▶ _ASSIGNMENT_
No pictures in the copy, please: retype all the records exactly.

============================================================

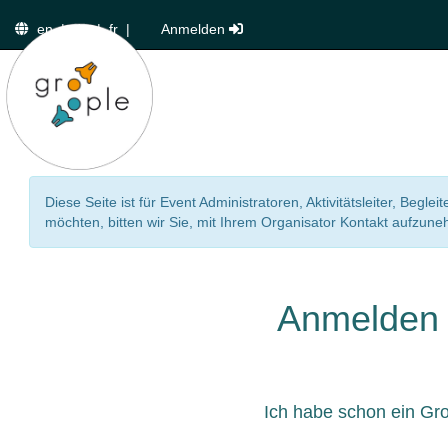
en
|
de
|
fr
|
Anmelden
Diese Seite ist für Event Administratoren, Aktivitätsleiter, Beg
möchten, bitten wir Sie, mit Ihrem Organisator Kontakt aufzun
Anmelden
Ich habe schon ein Gr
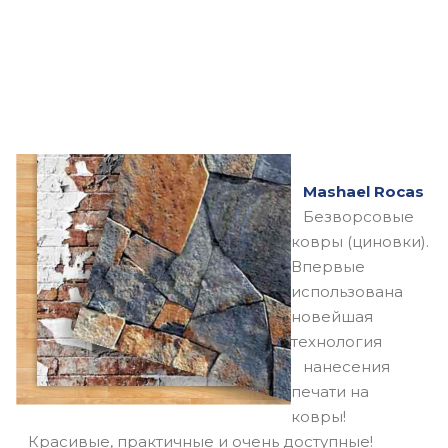
Mashael Rocas
Безворсовые
ковры (циновки).
Впервые
использована
новейшая
технология
нанесения
печати на
ковры!
Красивые, практичные и очень доступные!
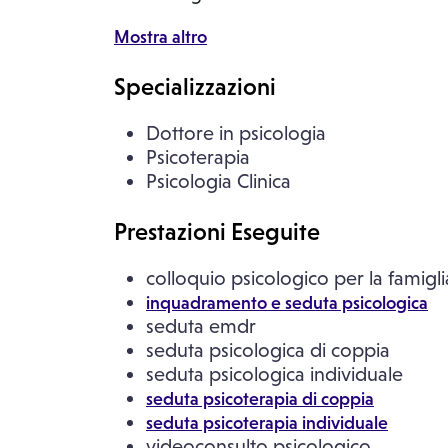
Mostra altro
Specializzazioni
Dottore in psicologia
Psicoterapia
Psicologia Clinica
Prestazioni Eseguite
colloquio psicologico per la famigli
inquadramento e seduta psicologica
seduta emdr
seduta psicologica di coppia
seduta psicologica individuale
seduta psicoterapia di coppia
seduta psicoterapia individuale
videoconsulto psicologico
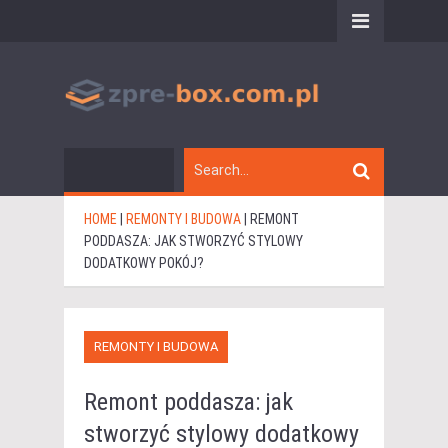
HOME
|
REMONTY I BUDOWA
|
REMONT
PODDASZA: JAK STWORZYĆ STYLOWY
DODATKOWY POKÓJ?
REMONTY I BUDOWA
Remont poddasza: jak
stworzyć stylowy dodatkowy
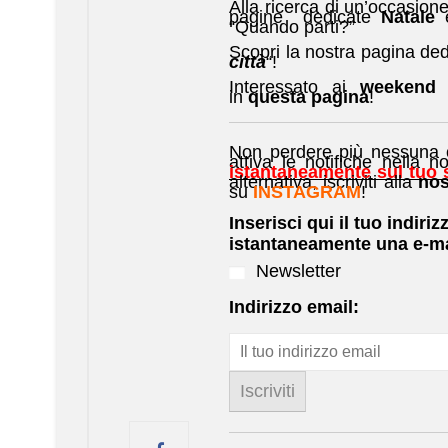
Alla ricerca di un’occasione 
pagine dedicate
Natale
“Quando parti?”
Scopri la nostra pagina dedi
città
“!
Interessato ai
weekend a
in
questa pagina
!
Non perdere più nessuna of
attiva le notifiche nella no
istantaneamente sul tuo
alternativa, iscriviti alla
nos
su
INSTAGRAM
!
Inserisci qui il tuo indiriz
istantaneamente una e-ma
Newsletter
Indirizzo email:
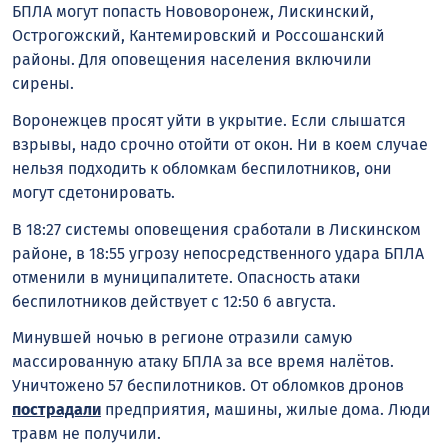
БПЛА могут попасть Нововоронеж, Лискинский,
Острогожский, Кантемировский и Россошанский
районы. Для оповещения населения включили
сирены.
Воронежцев просят уйти в укрытие. Если слышатся
взрывы, надо срочно отойти от окон. Ни в коем случае
нельзя подходить к обломкам беспилотников, они
могут сдетонировать.
В 18:27 системы оповещения сработали в Лискинском
районе, в 18:55 угрозу непосредственного удара БПЛА
отменили в муниципалитете. Опасность атаки
беспилотников действует с 12:50 6 августа.
Минувшей ночью в регионе отразили самую
массированную атаку БПЛА за все время налётов.
Уничтожено 57 беспилотников. От обломков дронов
пострадали
предприятия, машины, жилые дома. Люди
травм не получили.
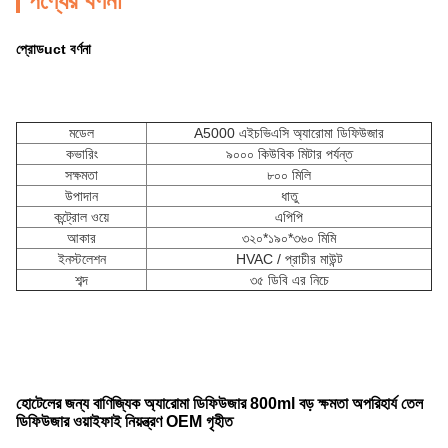
পণ্যের বর্ণনা
প্রোড
uct বর্ণনা
মডেল
A5000 এইচভিএসি অ্যারোমা ডিফিউজার
কভারিং
৯০০০ কিউবিক মিটার পর্যন্ত
সক্ষমতা
৮০০ মিলি
উপাদান
ধাতু
কন্ট্রোল ওয়ে
এপিপি
আকার
৩২০*১৯০*৩৬০ মিমি
ইনস্টলেশন
HVAC / প্রাচীর মাউন্ট
শব্দ
৩৫ ডিবি এর নিচে
হোটেলের জন্য বাণিজ্যিক অ্যারোমা ডিফিউজার 800ml বড় ক্ষমতা অপরিহার্য তেল
ডিফিউজার ওয়াইফাই নিয়ন্ত্রণ OEM গৃহীত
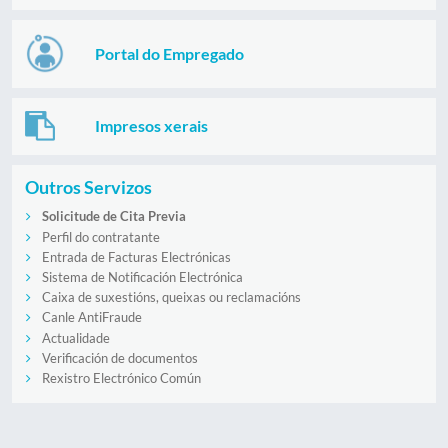
Portal do Empregado
Impresos xerais
Outros Servizos
Solicitude de Cita Previa
Perfil do contratante
Entrada de Facturas Electrónicas
Sistema de Notificación Electrónica
Caixa de suxestións, queixas ou reclamacións
Canle AntiFraude
Actualidade
Verificación de documentos
Rexistro Electrónico Común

============================================================

▶ _OUTPUT BELOW_
en
|
de
|
fr
|
Anmelden
Diese Seite ist für Event Administratoren, Aktivitätsleiter, Beg
möchten, bitten wir Sie, mit Ihrem Organisator Kontakt aufzun
Anmelden
Ich habe schon ein Gr
Mashael Rocas
Безворсовые
ковры (циновки).
Впервые
использована
новейшая
технология
нанесения
печати на
ковры!
Красивые, практичные и очень доступные!
Mostra altro
Specializzazioni
Dottore in psicologia
Psicoterapia
Psicologia Clinica
Prestazioni Eseguite
colloquio psicologico per la famigli
inquadramento e seduta psicologica
seduta emdr
seduta psicologica di coppia
seduta psicologica individuale
seduta psicoterapia di coppia
seduta psicoterapia individuale
videoconsulto psicologico
HOME
|
REMONTY I BUDOWA
|
REMONT
PODDASZA: JAK STWORZYĆ STYLOWY
DODATKOWY POKÓJ?
REMONTY I BUDOWA
Remont poddasza: jak
stworzyć stylowy dodatkowy
Alla ricerca di un’occasione 
pagine dedicate
Natale
“Quando parti?”
Scopri la nostra pagina dedi
città
“!
Interessato ai
weekend a
in
questa pagina
!
Non perdere più nessuna of
attiva le notifiche nella no
istantaneamente sul tuo
alternativa, iscriviti alla
nos
su
INSTAGRAM
!
Inserisci qui il tuo indiriz
istantaneamente una e-ma
Newsletter
Indirizzo email:
БПЛА могут попасть Нововоронеж, Лискинский,
Острогожский, Кантемировский и Россошанский
районы. Для оповещения населения включили
сирены.
Воронежцев просят уйти в укрытие. Если слышатся
взрывы, надо срочно отойти от окон. Ни в коем случае
нельзя подходить к обломкам беспилотников, они
могут сдетонировать.
В 18:27 системы оповещения сработали в Лискинском
районе, в 18:55 угрозу непосредственного удара БПЛА
отменили в муниципалитете. Опасность атаки
беспилотников действует с 12:50 6 августа.
Минувшей ночью в регионе отразили самую
массированную атаку БПЛА за все время налётов.
Уничтожено 57 беспилотников. От обломков дронов
пострадали
предприятия, машины, жилые дома. Люди
травм не получили.
পণ্যের বর্ণনা
প্রোড
uct বর্ণনা
মডেল
A5000 এইচভিএসি অ্যারোমা ডিফিউজার
কভারিং
৯০০০ কিউবিক মিটার পর্যন্ত
সক্ষমতা
৮০০ মিলি
উপাদান
ধাতু
কন্ট্রোল ওয়ে
এপিপি
আকার
৩২০*১৯০*৩৬০ মিমি
ইনস্টলেশন
HVAC / প্রাচীর মাউন্ট
শব্দ
৩৫ ডিবি এর নিচে
হোটেলের জন্য বাণিজ্যিক অ্যারোমা ডিফিউজার 800ml বড় ক্ষমতা অপরিহার্য তেল
ডিফিউজার ওয়াইফাই নিয়ন্ত্রণ OEM গৃহীত
Portal do Empregado
Impresos xerais
Outros Servizos
Solicitude de Cita Previa
Perfil do contratante
Entrada de Facturas Electrónicas
Sistema de Notificación Electrónica
Caixa de suxestións, queixas ou reclamacións
Canle AntiFraude
Actualidade
Verificación de documentos
Rexistro Electrónico Común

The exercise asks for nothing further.